Australian Government

Department of Health

Medicare Benefits Schedule Book

Optometrical Services

Schedule

Operating from 1 May 2016

ISBN: 978-1-76007-227-8

Online ISBN: 978-1-76007-228-5

Publications approval number: 11292

Copyright Statements:

Paper-based publications

© Commonwealth of Australia 2015

This work is copyright. You may reproduce the whole or part of this work in unaltered form for your own personal use or, if you are part of an organisation, for internal use within your organisation, but only if you or your organisation do not use the reproduction for any commercial purpose and retain this copyright notice and all disclaimer notices as part of that reproduction. Apart from rights to use as permitted by the Copyright Act 1968 or allowed by this copyright notice, all other rights are reserved and you are not allowed to reproduce the whole or any part of this work in any way (electronic or otherwise) without first being given the specific written permission from the Commonwealth to do so. Requests and inquiries concerning reproduction and rights are to be sent to the Communication Branch, Department of Health, GPO Box 9848, Canberra ACT 2601, or via e-mail to .

Internet sites

© Commonwealth of Australia 2015

This work is copyright. You may download, display, print and reproduce the whole or part of this work in unaltered form for your own personal use or, if you are part of an organisation, for internal use within your organisation, but only if you or your organisation do not use the reproduction for any commercial purpose and retain this copyright notice and all disclaimer notices as part of that reproduction. Apart from rights to use as permitted by the Copyright Act 1968 or allowed by this copyright notice, all other rights are reserved and you are not allowed to reproduce the whole or any part of this work in any way (electronic or otherwise) without first being given the specific written permission from the Commonwealth to do so. Requests and inquiries concerning reproduction and rights are to be sent to the Communication Branch, Department of Health, GPOBox 9848, Canberra ACT 2601, or via e-mail to .
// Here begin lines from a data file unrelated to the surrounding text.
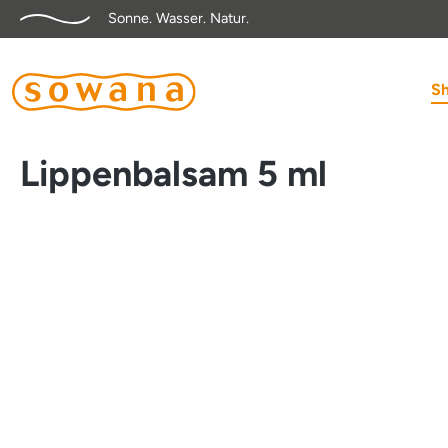
Sonne. Wasser. Natur.
springen
Zur Hauptnavigation springen
S
Lippenbalsam 5 ml
Bildergalerie überspringen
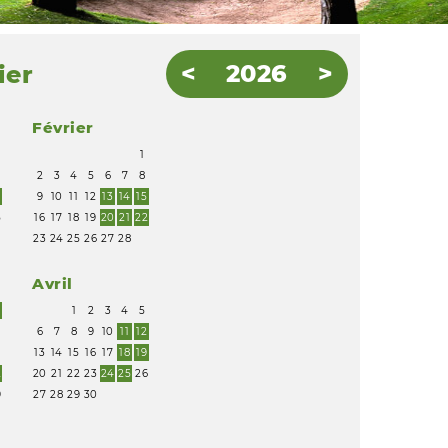
2026
ier
Février
1
2
3
4
5
6
7
8
8
9
10
11
12
13
14
15
5
16
17
18
19
20
21
22
23
24
25
26
27
28
Avril
1
2
3
4
5
6
7
8
9
10
11
12
5
13
14
15
16
17
18
19
2
20
21
22
23
24
25
26
9
27
28
29
30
At the time of printing, the relevant legislation giving authority for the changes included in this edition of the book may still be subject to the approval of Executive Council and the usual Parliamentary scrutiny. This book is not a legal document, and, in cases of discrepancy, the legislation will be the source document for payment of Medicare benefits.


INTRODUCTION

This book provides information on the arrangements for the payment of Medicare benefits for optometric services by optometrists.

Part 1 of this book contains an outline of the arrangements for optometric benefits and notes for the guidance of optometrists, including addresses of the Department of Health and the Department of Human Services. Further information on the Medicare Benefits Schedule (MBS) can be located at www.mbsonline.gov.au.

The Schedule in Part 2 shows the item number, description of service, Schedule fee and Medicare benefit payable in respect of the optometric items.

CHANGES INCLUDED IN THIS EDITION

There are no changes in this edition.

CONTENTS

PART 1 - OUTLINE OF ARRANGEMENTS AND NOTES FOR GUIDANCE 6

O.1. BENEFITS FOR SERVICES 7

O.2. PROVIDER NUMBERS 7

O.3. PATIENT ELIGIBILITY 7

O.4. BENEFITS FOR OPTOMETRISTS 8

O.5. SCHEDULE FEES AND MEDICARE BENEFITS 10

O.6. BILLING PROCEDURES 16

O.7. REFERRALS 20

O.8. PROVISION FOR REVIEW OF THE SCHEDULE Error! Bookmark not defined.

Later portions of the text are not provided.